保育園で。保育園にいるのは大体つまめるタイプの女だという話。 - onoesanと猫と保育となんやかんや。
しかし本日。
ここ3年間で最も大きな悲鳴をあげてしまった。
弱点は人それぞれである。
先ほど、生卵のパックを手にした瞬間、手元が狂ってそのまま落下してしまった。
その数6個。
50代のフットワークでは、それを柔らかくキャッチすることは出来なかった。
無念で涙も出なかった。
常日頃、牛乳だけはこぼしたくない、卵だけは落としたくない、そう思って生きてきた。
その思いの所以は、両者が本来、生き物が母として生み出すもの、苦痛や労力に耐えて生産されるものであるというところから来ている。
同時に、第一生産者(ここでは特別に牛と鶏を指します)に対するせめてもの、勝手ながら無駄には致しませんという側面と、片付けるのが大変、という側面から成り立つ。

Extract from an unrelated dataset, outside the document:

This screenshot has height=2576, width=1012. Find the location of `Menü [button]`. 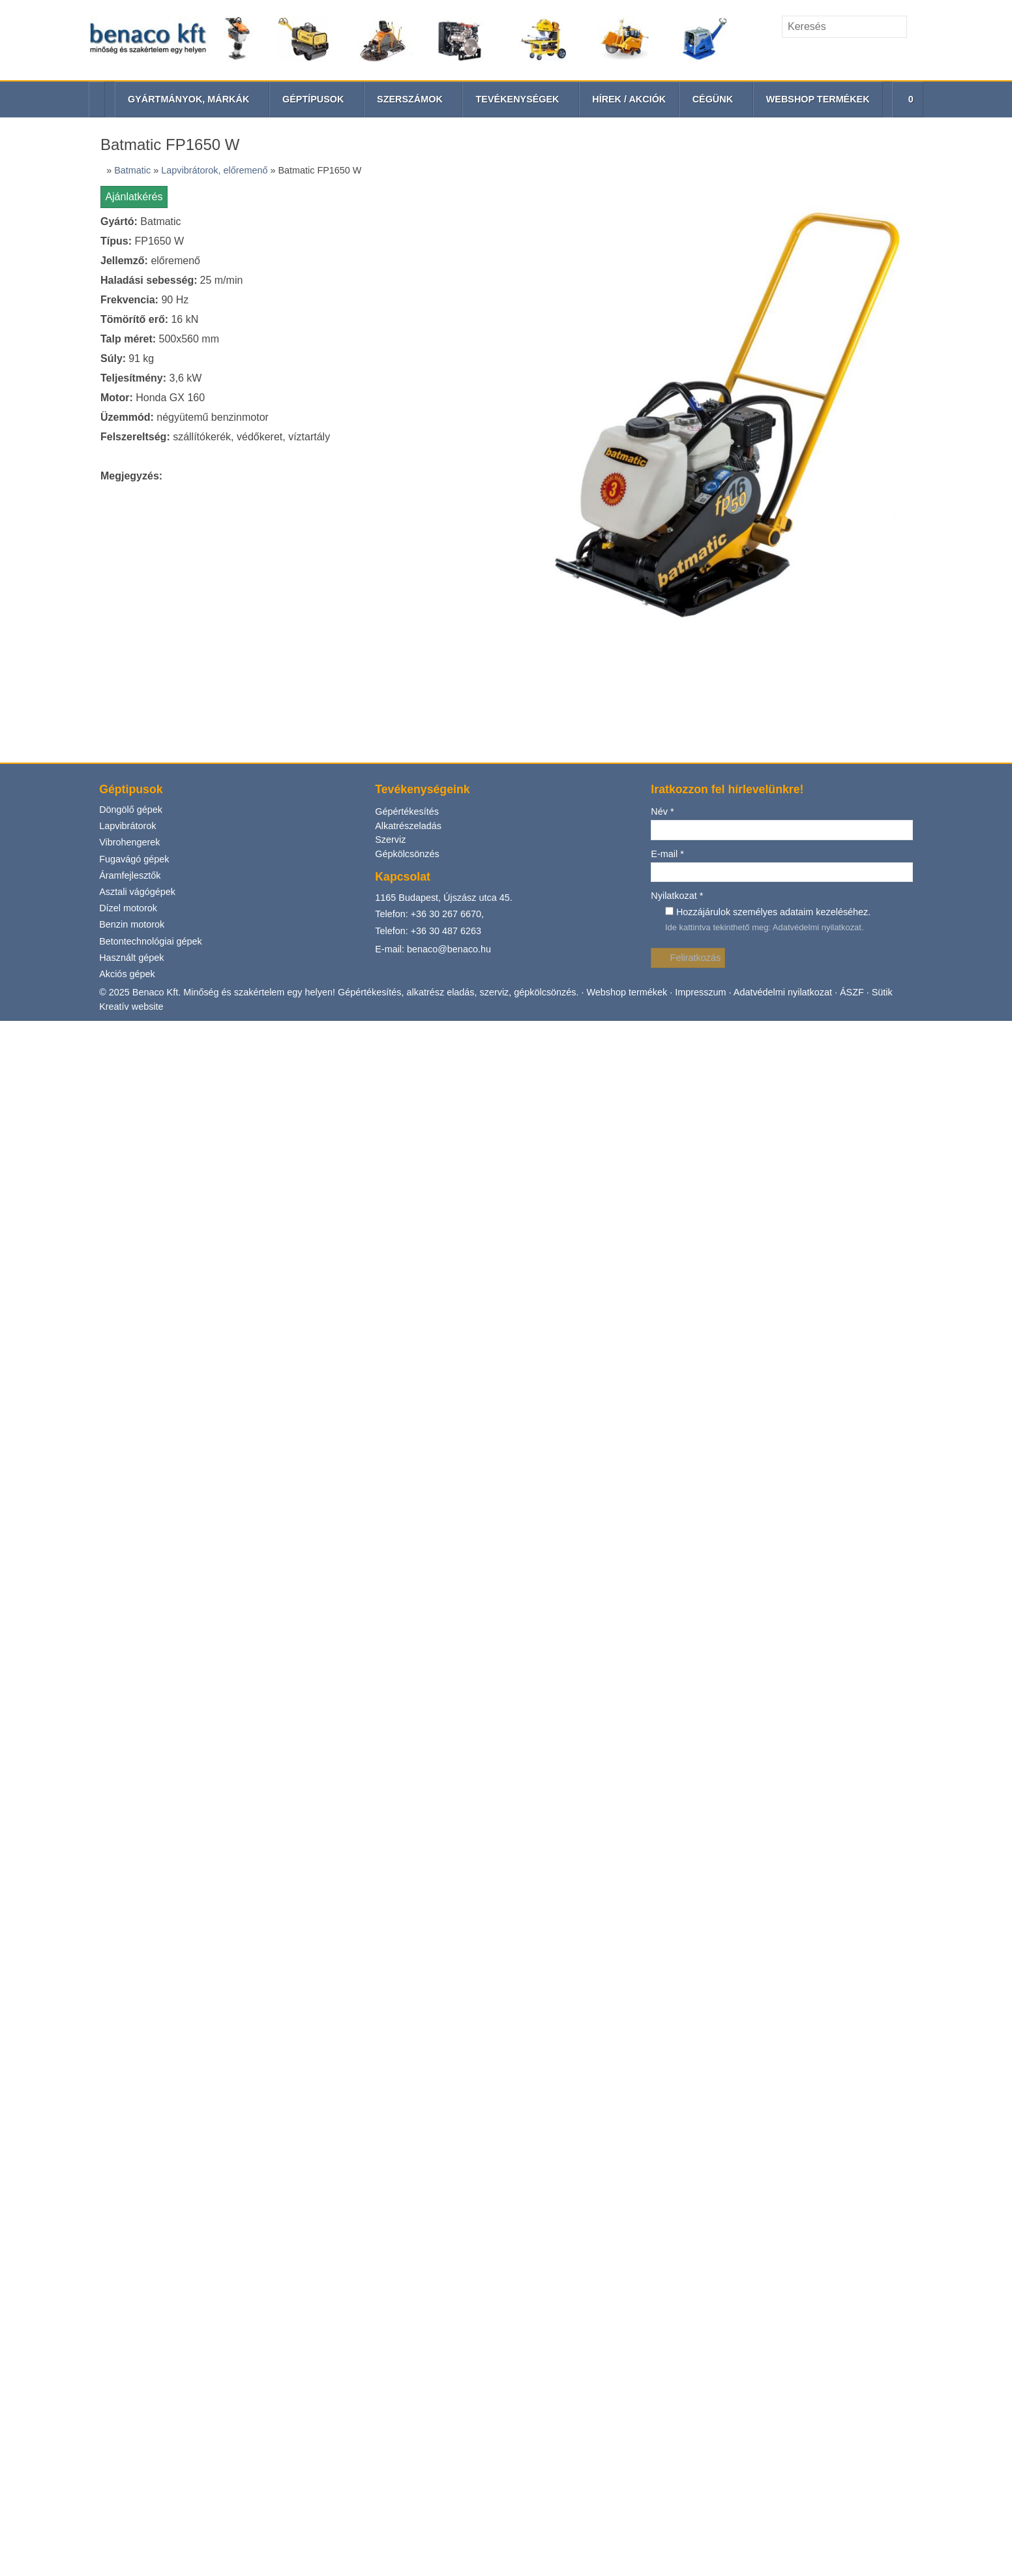 Menü [button] is located at coordinates (43, 293).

同じ性質を持つものでも、"洗えばなんとかなる"モノが多い中、この2つは取り返しがつかない。
だから今日は落ち込んだ。
落ち込んだから、ついつい飲み過ぎている。
フラフラするので、本日はこれまで。閉店ガラガラ。
今日はもう、家事はしてはいけないと自戒している。
第一生産者(ここでは牛と鶏…酔っ払っているのでしつこい)だけではない。
卵が足りず困っている人がたくさんいる昨今、本当に反省しかない。土下座したい気持ちでいる。
話はそれだけでは終わらない。
パックごと落としてしまったので冷蔵庫には既に卵がなく、明日のお弁当は鉄板の卵焼きでスペースを埋めることができない。
…。
…。
先ほど、柔らかくキャッチすることは出来なかった…と書いた。
しかし床に着地してから、およそ0.5秒(自分調べ)で掬い取ることは出来たのだった。
3秒ルールで言ったら完璧過ぎるセーフである。
セーフである上に、私の3年ぶりの悲鳴に対して反応したのは慌てて逃げた猫だけで、主人はサッカー、ムスコはゲーム、揃って画面から視線を離すことすらしなかった。
誰も、
「おかーさん、どうしたの?大丈夫?」
と駆けつけなかった。
このことは不幸中の幸いだった。
3秒ルールを完璧にクリアしている為、まずあり得ないが、2人のお腹が多少痛んだところでその苦痛は第一生産者(ここでは、牛と鶏…)の痛みを考えたら、比較にもならないのではないか。
ということで先ほど、2人の動向と自らの手元に細心の注意を払いつつ、50代にあるまじきスピード感で明日の2人のお弁当に入れる卵焼きの調理をし終えたところである。
納豆と万能ネギという、香りの強い二つの素材を豪華にも投入、色々入ることでより一層、完全犯罪が成立した気がしている。
こうして床の掃除を終え、割ってしまった卵の行末も決着したのだが、今回のことで気づいたことがあった。
「しろくまちゃんのほっとけーき」
保育園のお子さまたちも、ムスコも、姪っ子も甥っ子も、さんざんお世話になった大人気の名作絵本である。
ご存じでしょうか。
このシーン。
私は今回、自分が卵を床に落としたことで初めて、
あー。今までの読み聞かせ、間違ってたわー
と深く反省したのである。
しろくまちゃんの表情も、なんなら棒アイスがハズレだった程度である。おそらく作者も卵を床に落とした経験がないのではないだろうか。
だから私も今までうっかり、棒アイスが外れた程度の雰囲気で読んでしまっていた。
そのあとの、ホットケーキを作る過程のリズミカルな文章が好き過ぎて、ここは完全におざなりにしていた。
卵を実際に床に落としてしまった今、ここの読み方はもう、昨日までのようにはいかない。
明日からは保育園でこの本をリクエストされたら、卵を床に落としてしまったあの悲痛な思いを少しでもお子さまたちに伝えられたら…と思っている。